Mais des questions plus profondes vont se poser : celle de la maîtrise des sources et chaînes d’approvisionnement mondiales et notamment de la dépendance d’un seul ou d’un nombre limité de fournisseurs. Relocalisation et diversification feront forcément partie de ce réexamen avec une attention particulière pour les métiers et produits dits stratégiques: la définition même de ces domaines stratégiques devra être revue ; il ne peut s’agir uniquement d’armements, d’énergie, de technologie de pointe ou d’intelligence artificielle… la santé et les composants des médicaments, l’approvisionnement agricole et alimentaire, tout comme le transport et la logistique font irrémédiablement parties de ces domaines : on peut facilement vivre un mois ou deux sans football à la télé, mais on ne peut pas se passer de manger grâce aux denrées que nos agriculteurs produisent, ou se passer de se soigner ou d’être soigné par des médecins et infirmiers compétents et bien formés… De même pour les chaînes de distribution, avec les caissières et les livreurs et, en aval, pour la gestion des déchets, avec les agents de la voirie et les éboueurs ; tous sont des acteurs essentiels en cette période de crise, car ils sont «au front et les premiers exposés ! Tout comme les policiers qui patrouillent inlassablement les rues pour assurer la sécurité et la paix sociale ! Cette réflexion doit donc s’accompagner d’une revalorisation et parfois d’une redécouverte de tous ces métiers !
La transparence et l’accès à l’information sont là des gardes fous essentiels : identifier l’épidémie dès les premiers jours et informer pour éviter sa propagation ; permettre aux journalistes de faire leur travail, parfois critique, d’investigation afin de questionner les chiffres et leur crédibilité, ainsi que les décisions prises ou l’absence de décision; assurer le fonctionnement de la démocratie et le contrôle par le Parlement, même à travers des procédures exceptionnelles ; permettre aux tribunaux de juger les cas urgents…
Mais cette crise est et sera aussi géostratégique.
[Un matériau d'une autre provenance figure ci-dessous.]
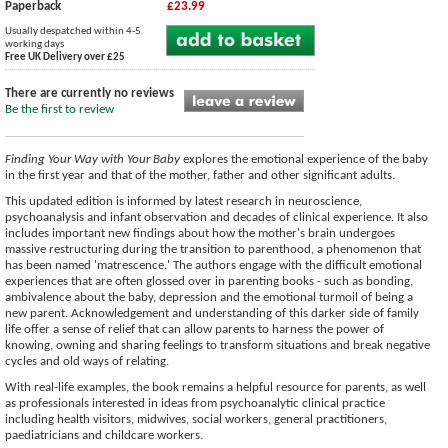
Paperback
£23.99
Usually despatched within 4-5
working days
Free UK Delivery over £25
There are currently no reviews
Be the first to review
Finding Your Way with Your Baby
explores the emotional experience of the baby
in the first year and that of the mother, father and other significant adults.
This updated edition is informed by latest research in neuroscience,
psychoanalysis and infant observation and decades of clinical experience. It also
includes important new findings about how the mother's brain undergoes
massive restructuring during the transition to parenthood, a phenomenon that
has been named 'matrescence.' The authors engage with the difficult emotional
experiences that are often glossed over in parenting books - such as bonding,
ambivalence about the baby, depression and the emotional turmoil of being a
new parent. Acknowledgement and understanding of this darker side of family
life offer a sense of relief that can allow parents to harness the power of
knowing, owning and sharing feelings to transform situations and break negative
cycles and old ways of relating.
With real-life examples, the book remains a helpful resource for parents, as well
as professionals interested in ideas from psychoanalytic clinical practice
including health visitors, midwives, social workers, general practitioners,
paediatricians and childcare workers.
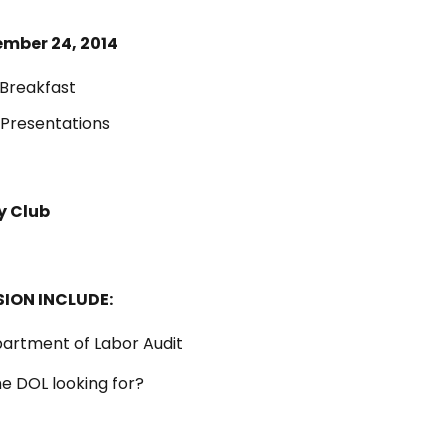
mber 24, 2014
Breakfast
Presentations
y Club
SION INCLUDE:
partment of Labor Audit
he DOL looking for?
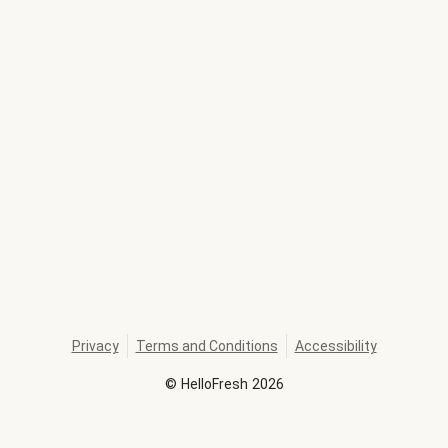
Privacy
Terms and Conditions
Accessibility
©
HelloFresh
2026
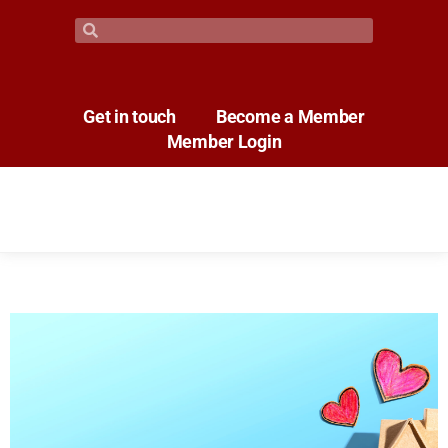
Get in touch
Become a Member
Member Login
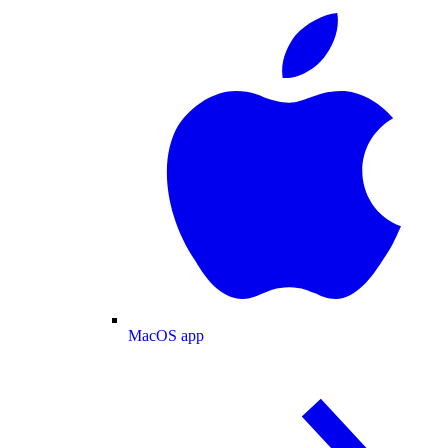
MacOS app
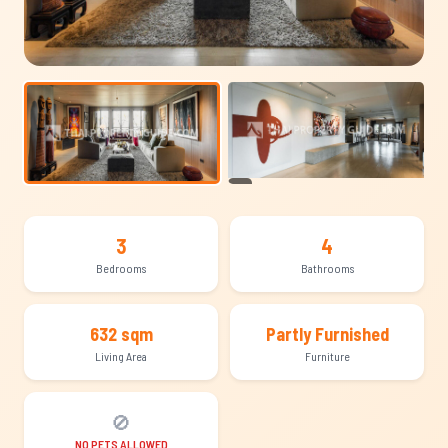
+19
3
4
Bedrooms
Bathrooms
632 sqm
Partly Furnished
Living Area
Furniture
🚫
NO PETS ALLOWED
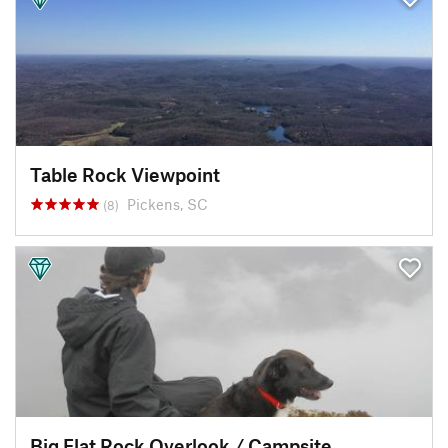
Table Rock Viewpoint
Pickens, SC
(8)
Big Flat Rock Overlook / Campsite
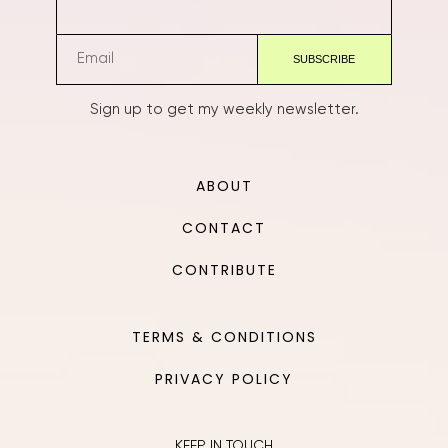
Sign up to get my weekly newsletter.
ABOUT
CONTACT
CONTRIBUTE
TERMS & CONDITIONS
PRIVACY POLICY
KEEP IN TOUCH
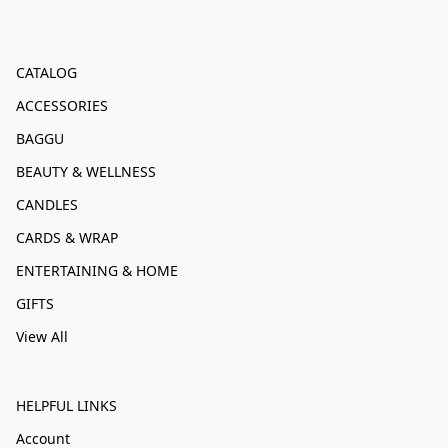
CATALOG
ACCESSORIES
BAGGU
BEAUTY & WELLNESS
CANDLES
CARDS & WRAP
ENTERTAINING & HOME
GIFTS
View All
HELPFUL LINKS
Account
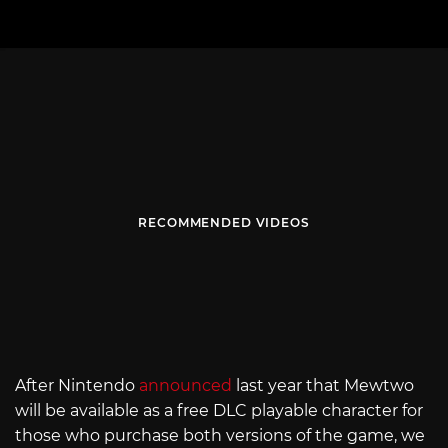
RECOMMENDED VIDEOS
After Nintendo
announced
last year that Mewtwo
will be available as a free DLC playable character for
those who purchase both versions of the game, we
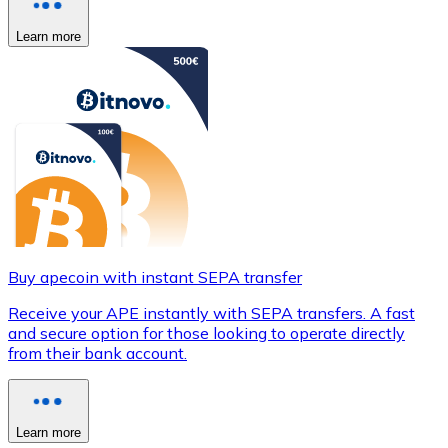
Learn more
Buy apecoin with instant SEPA transfer
Receive your APE instantly with SEPA transfers. A fast
and secure option for those looking to operate directly
from their bank account.
Learn more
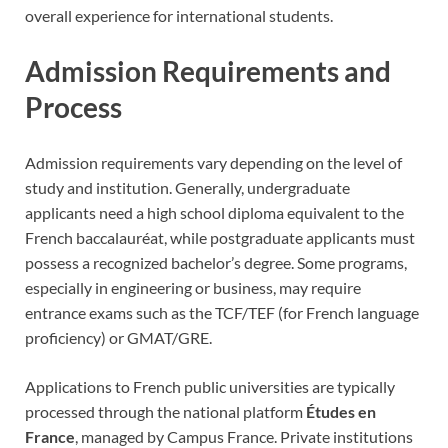
overall experience for international students.
Admission Requirements and
Process
Admission requirements vary depending on the level of
study and institution. Generally, undergraduate
applicants need a high school diploma equivalent to the
French baccalauréat, while postgraduate applicants must
possess a recognized bachelor’s degree. Some programs,
especially in engineering or business, may require
entrance exams such as the TCF/TEF (for French language
proficiency) or GMAT/GRE.
Applications to French public universities are typically
processed through the national platform
Études en
France
, managed by Campus France. Private institutions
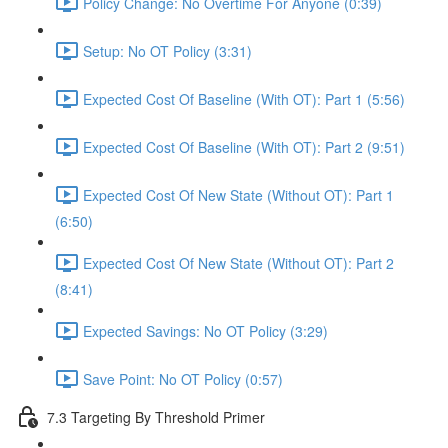
Policy Change: No Overtime For Anyone (0:39)
Setup: No OT Policy (3:31)
Expected Cost Of Baseline (With OT): Part 1 (5:56)
Expected Cost Of Baseline (With OT): Part 2 (9:51)
Expected Cost Of New State (Without OT): Part 1
(6:50)
Expected Cost Of New State (Without OT): Part 2
(8:41)
Expected Savings: No OT Policy (3:29)
Save Point: No OT Policy (0:57)
7.3 Targeting By Threshold Primer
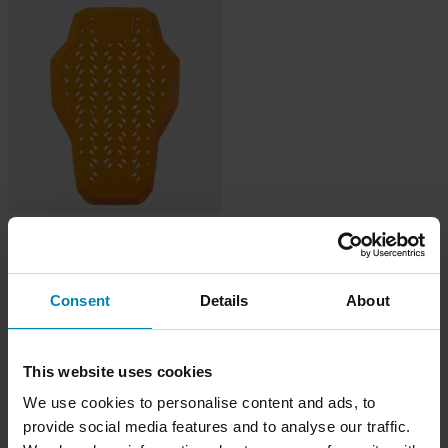
-14%
€42,99
€49,99
4 Reviews
Paraschiena D3O Stealth Viper 2.0
Consent
Details
About
Livello 2 Nero
This website uses cookies
We use cookies to personalise content and ads, to
provide social media features and to analyse our traffic.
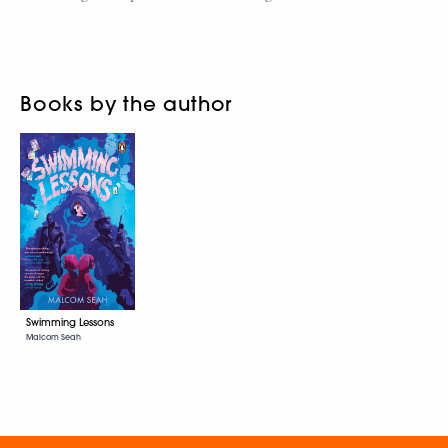
Books by the author
Swimming Lessons
Malcom Seah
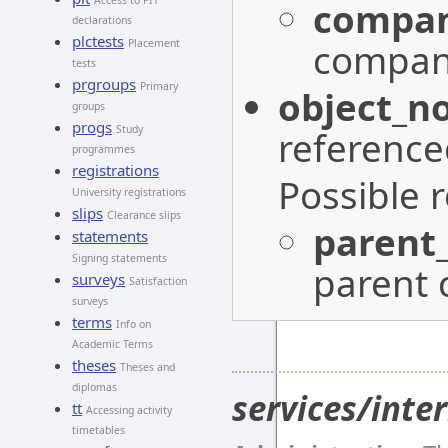
Access to PIT
compan
declarations
plctests
company
Placement
tests
prgroups
Primary
object_n
groups
progs
Study
reference
programmes
registrations
Possible 
University registrations
slips
Clearance slips
parent
statements
Signing statements
parent 
surveys
Satisfaction
surveys
terms
Info on
Academic Terms
theses
Theses and
diplomas
services/int
tt
Accessing activity
timetables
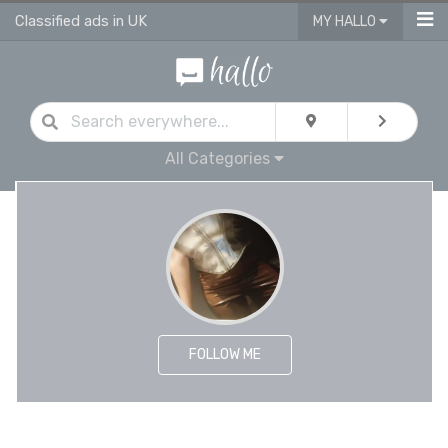
Classified ads in UK
MY HALLO
All Categories
FOLLOW ME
Alors que le secrétaire général des Nations unies prône la coopération au niveau mondial et l’arrêt des conflits pour se concentrer sur l’ennemi commun, les premiers reflexes sont souvent le repli sur soi ou la confrontation idéologique. Or cette crise nous rappelle que les virus n’ont ni nationalité, ni frontière et qu’ils frappent sur tous les continents et toutes les personnes sans distinction de leur couleur de peau, religion ou conviction politique… La réponse à cette crise doit donc forcément être globale sur tous les plans : sanitaire, économique, financier, sociétal… C’est seulement si nous parvenons à agir collectivement que nous pouvons espérer la surmonter et surtout nous préserver d’une résurgence ou d’une crise climatique, voire d’un autre type encore non identifié…
Comme le dit Josep Borell, haut représentant de l’Union européenne pour les affaires étrangères, le monde sera bien diffèrent lorsque cette crise sera passée. Nous devons d’ores et déjà nous y préparer tant individuellement que collectivement!
S.E.M Vincent Degert, ambassadeur de l’Union européenne auprès de la République de Maurice.